Il faut l’admettre, le modèle des élections présidentielles de la Ve République ne parvient plus à engendrer un vrai débat programmatique. Plus grave, cette supposée fascination pour la présidentielle ne parvient même plus à attirer les électeurs et l’abstention est même devenue le problème majeur de toutes les élections. Transformer l’élection présidentielle en quasi référendum pour dégager la Vème république et ses institutions peut en revanche devenir mobilisateur car clair et significatif pour tous ceux qui rejettent une politique qui parait identique quels que soient les gouvernements. Ces électeurs ne seront plus condamnés à s’abstenir, à voter blanc (pour rien) ou à voter pour un candidat uniquement pour dégager le précédent. Les gilets jaunes eux-mêmes pourraient ainsi se retrouver dans un projet de constituante. Combattre l’abstention est un objectif louable à condition d’accepter les nouvelles conditions médiatiques de la vie politique et de jouer la carte des hashtag #constituante, #6eme et #degagerla5eme. Il n’est plus temps de prétendre séduire les électeurs secteur par secteur en composant un programme techniquement parfait mais politiquement inopérant. Toute la gauche écologiste peut s’unir sur cette proposition unique puisque la nécessité d’une VIème République est plutôt partagée dans toutes les formations politiques et au-delà. Il est toujours possible de parler de programme pour les législatives et ce travail doit être commencé dès maintenant puisqu’il sera ainsi dissocié de l’enjeu de la présidentielle.
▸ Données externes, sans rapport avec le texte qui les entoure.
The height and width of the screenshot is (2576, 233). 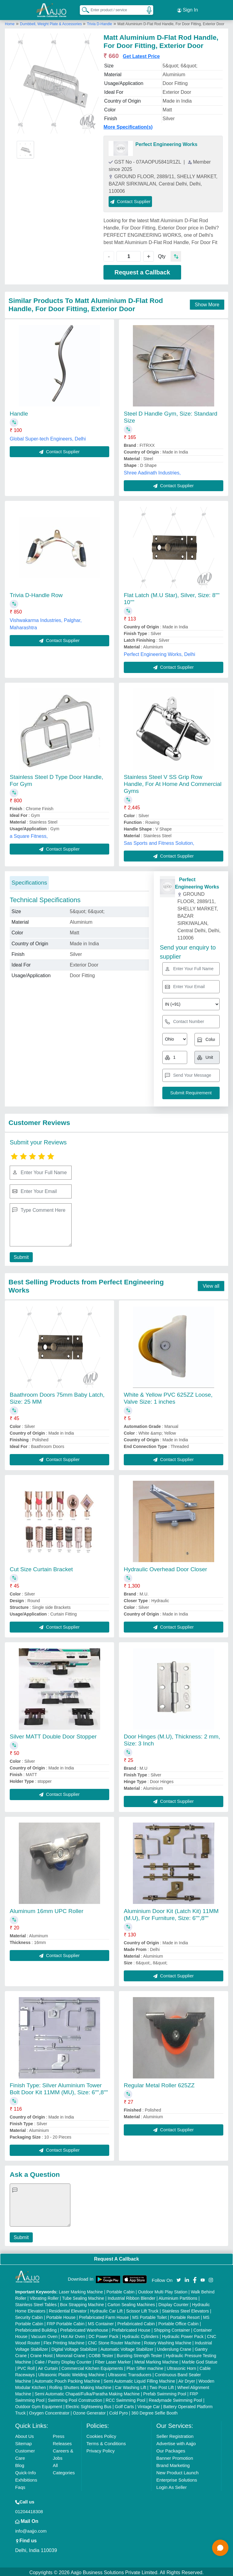 I want to click on Privacy Policy, so click(x=100, y=2449).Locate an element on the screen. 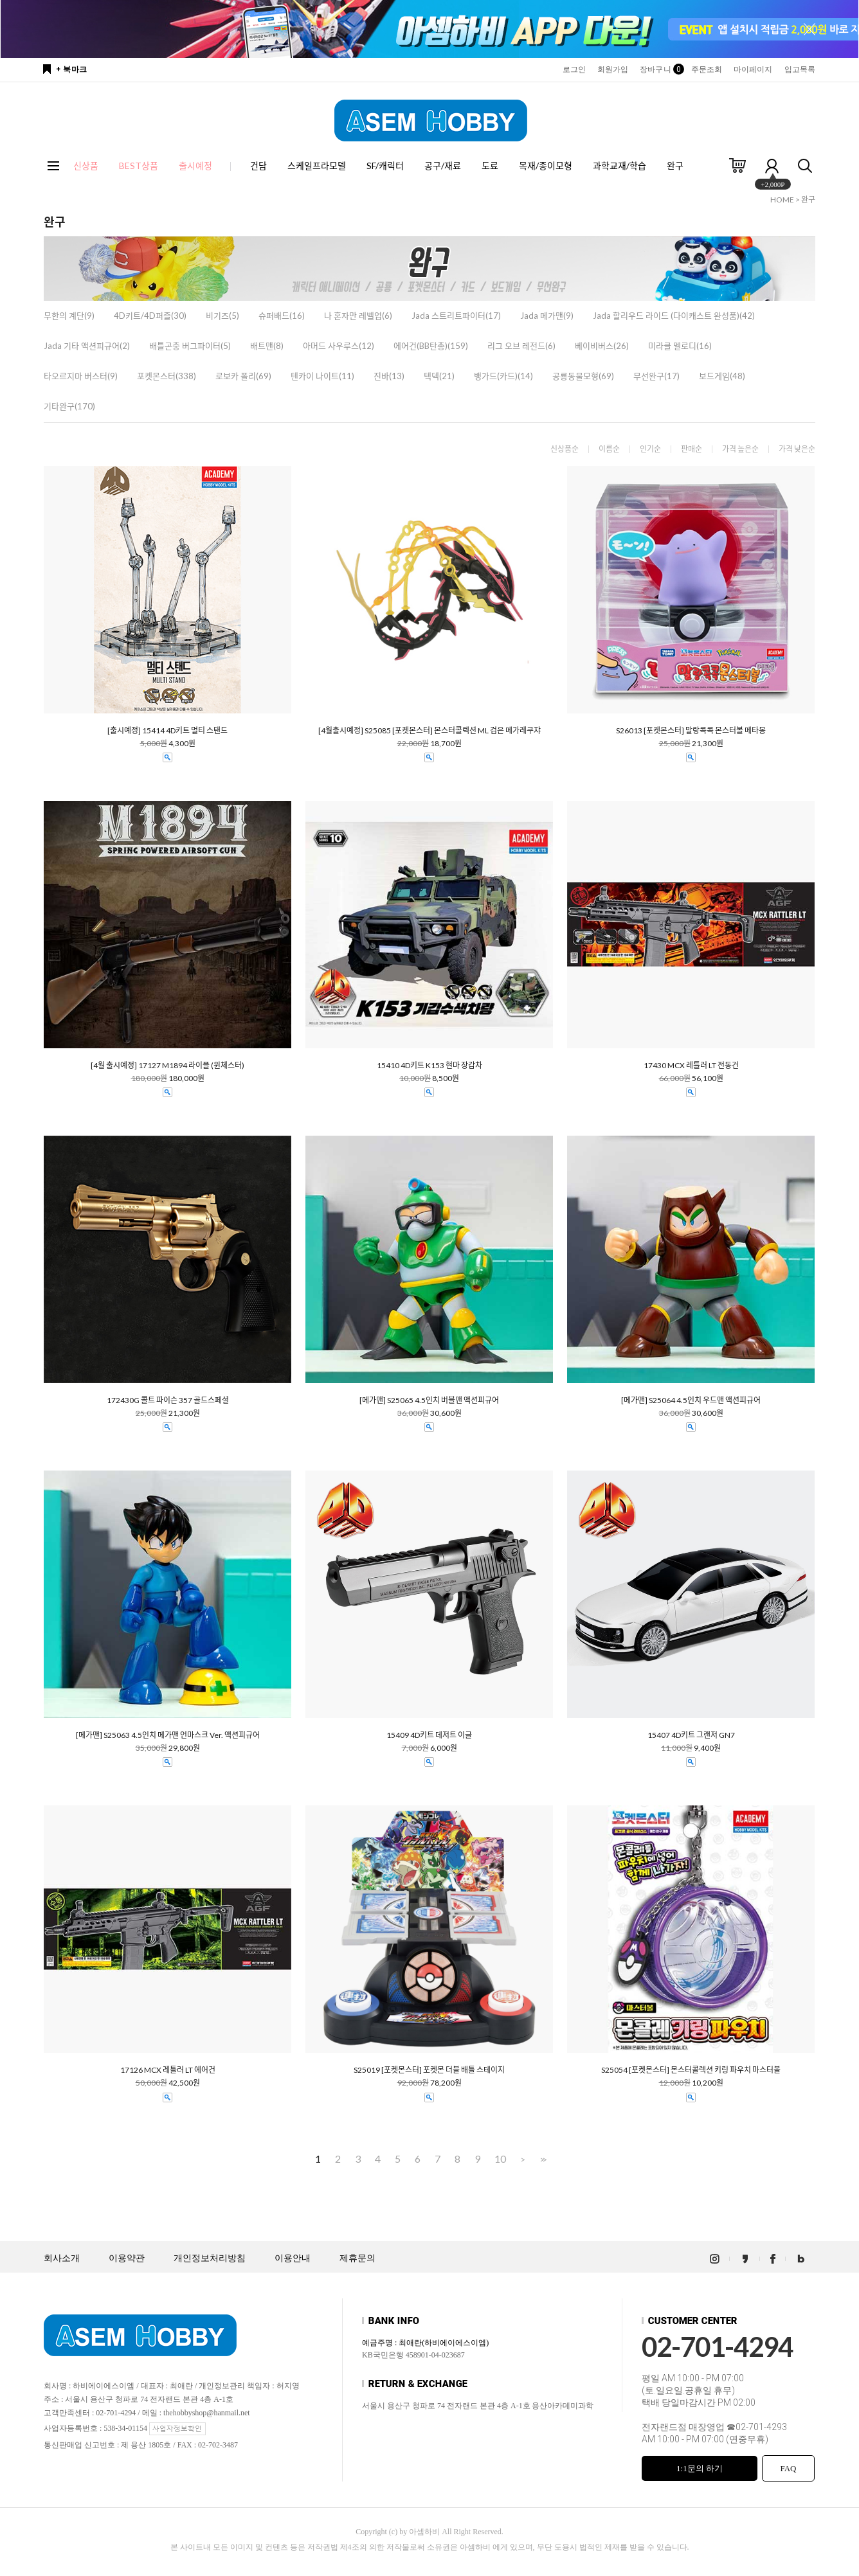 The width and height of the screenshot is (859, 2576). 4D키트/4D퍼즐(30) is located at coordinates (150, 315).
Il faut cependant trouver un/une candidat/e puisque l’incarnation est la clé du jeu politique représentatif et d’autant plus sous la Vème République. Mais ce/cette candidat/e devra se déclarer prêt/e à et capable de porter cet objectif de la constituante qui contraint radicalement celui ou celle qui se présente : il/elle devra en effet garantir qu’il/elle se retirera une fois les nouvelles institutions établies pour relancer un processus électoral. Une nouvelle constitution ne devrait plus comporter d’élection présidentielle du tout puisqu’il est temps de revenir à une forme ou une autre de parlementarisme, contre toute tentation, toujours plus présente, de bonapartisme. C’est pourquoi une telle campagne sur une proposition unique devrait afficher clairement un projet de constituante pour une constitution sociale et écologique. Taubira pourrait sans doute se saisir de cette perche. Mélenchon a depuis longtemps porté ce projet et il pourrait aussi fédérer plus largement s’il acceptait de dissocier la présidentielle centrée sur la constituante et les législatives qui porteraient le programme. Mais ceci n’est pas une élection présidentielle : ceci doit devenir un référendum pour démocratiser nos institutions à la dérive grâce à une constituante pour une VIème République.